Kerametlerini gizleyen biri de Bediüzzaman’dır; nazarları hep eserine vermiş, ona yönlendirmiştir. Gerçekte en büyük kerameti ilmi keramettir; yazdığı Risale-i Nur külliyatı devam eden bir keramettir. Böyle kitleler halinde okunan kaç eser vardır?
Keramet mucizenin bir cüzü, devamı, ondan yansıma değil midir? Bütün veliler, asfiyalar, arifler Nurunu Rehber-i Ekmel Resul-ü Ekrem’den (a.s.m.) alır, dolayısıyla kerametler bir nevi denizin üzerindeki yakamoz gibidir desek yanlış olmaz sanırım!

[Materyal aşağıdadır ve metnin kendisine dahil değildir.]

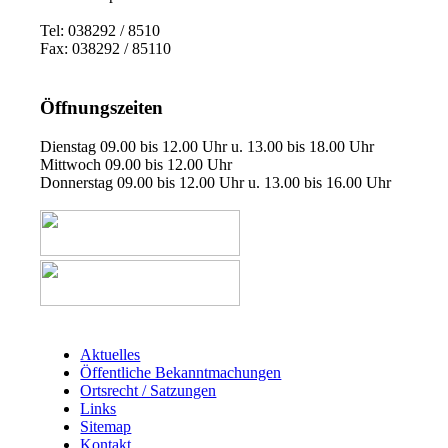
Tel: 038292 / 8510
Fax: 038292 / 85110
Öffnungszeiten
Dienstag 09.00 bis 12.00 Uhr u. 13.00 bis 18.00 Uhr
Mittwoch 09.00 bis 12.00 Uhr
Donnerstag 09.00 bis 12.00 Uhr u. 13.00 bis 16.00 Uhr
Aktuelles
Öffentliche Bekanntmachungen
Ortsrecht / Satzungen
Links
Sitemap
Kontakt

“Mu’cizat- Ahmediye Risalesi”nin yazılış serüveni bunu destekler nitelikte: “Şu Risalenin te’lifi hiç kalbimde yoktu. Çünkü risalet-i Ahmediyeye (A.S.M.) dair Otuzbirinci ve Ondukuzuncu Sözler yazılmıştı. Birdenbire, şu Risaleyi yazmak için mücbir bir hatıra kalbe geldi. Hem kuvve-i hafızam, musibetler neticesi sönük düşmüştü. Hem meşrebimde, yazdığım eserlerde, nakil suretinde (“Kale-Kıyle” suretiyle) gitmemiştim. Hem yanımda kütüb-ü hadisiye ve siyer kitapları yoktur. Bununla beraber, “Tevekkeltü Alallah” diyerek başladım. Öyle muvaffakiyet oldu ki, Eski Said’in kuvve-i hafızasından ziyade yardım etti. Her iki-üç saatte, sür’atle otuz-kırk sahife yazıldı.”
Bediüzzaman bunu “Bir İkram-i İlahi ve Bir Eser-i İnayet-i Rabbaniye” başlığıyla anlatıyor. “İkram, keramet” bunlar birbirinden uzak şeyler değil, “İnayet-i Rabbaniye” de öyle!

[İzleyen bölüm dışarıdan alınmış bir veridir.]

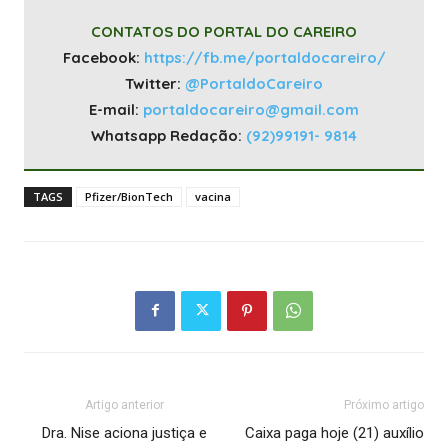
CONTATOS DO PORTAL DO CAREIRO
Facebook:
https://fb.me/portaldocareiro/
Twitter:
@PortaldoCareiro
E-mail:
portaldocareiro@gmail.com
Whatsapp Redação:
(92)99191- 9814
TAGS
Pfizer/BionTech
vacina
Artigo anterior
Próximo artigo
Dra. Nise aciona justiça e
Caixa paga hoje (21) auxílio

Yunus o şiirleri nasıl yazdı? Keza Mevlana Mesnevi’yi, Süleyman Çelebi Mevlidi, Gazali İhyayı Ulumiddin’i? Cehd elbette var, yazılışları nihayette ikram ve inayet ile oluyor.
Bu zamanın kerameti nedir ki denirse “istikamet” denir! Bid’aların, dalaletlerin, fitnelerin, sapıklığın, ahlaksızlığın, yalanın, sahtekârlığın, münafıklığın, kandırmacanın sel gibi aktığı demde doğru dürüst olmak, yalan söylememek, şehvete, şöhrete, makama, mansıba değer vermemek büyük bir gayret ve inayetle, İkram-ı İlahi ile mümkün.

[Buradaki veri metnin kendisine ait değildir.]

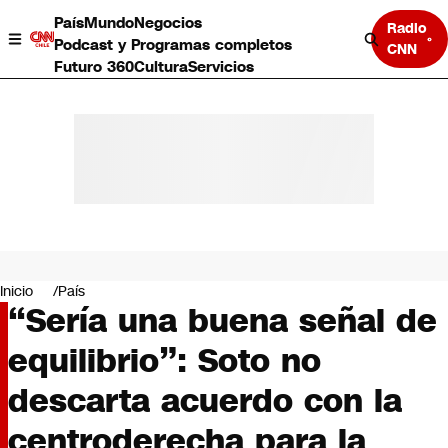
País
Mundo
Negocios
Radio
Podcast y Programas completos
CNN
Futuro 360
Cultura
Servicios
País
Mundo
Negocios
Inicio
País
“Sería una buena señal de
Deportes
Programas completos
equilibrio”: Soto no
Cultura
Servicios
descarta acuerdo con la
Bits
CNN Data
centroderecha para la
CNN tiempo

Unutulmuş bir sünneti ihya etmek, ticaretle meşgul olanların doğru dürüst olması, ilim sahiplerinin ihlâslı amel içinde, fakirlerin sabır, zenginlerin şükür içinde olması; kısacası günahları işlememek, farzları yerine getirmek öyle yazıldığı ve söylendiği gibi kolay değil.
Muhammedî (A.S.M.) Nuru gönlünde hissetmek için çokça salâvat getirmek, çokça tefekkür etmek, çokça istiğfar etmek; Rahmetin celbine vesile olur, ikram ve inayetin gelmesiyle neticelenir inşaallah. Kararan hayatlarımızın nura dönüşmesi, gönül kandillerimizin yeniden yanması, istikamet üzere olmak için Rahmet’in kapısına gidecek yolları bulmak ve yolda rehberler ve yarenlerle ilerlemeye ihtiyacımız var vesselam.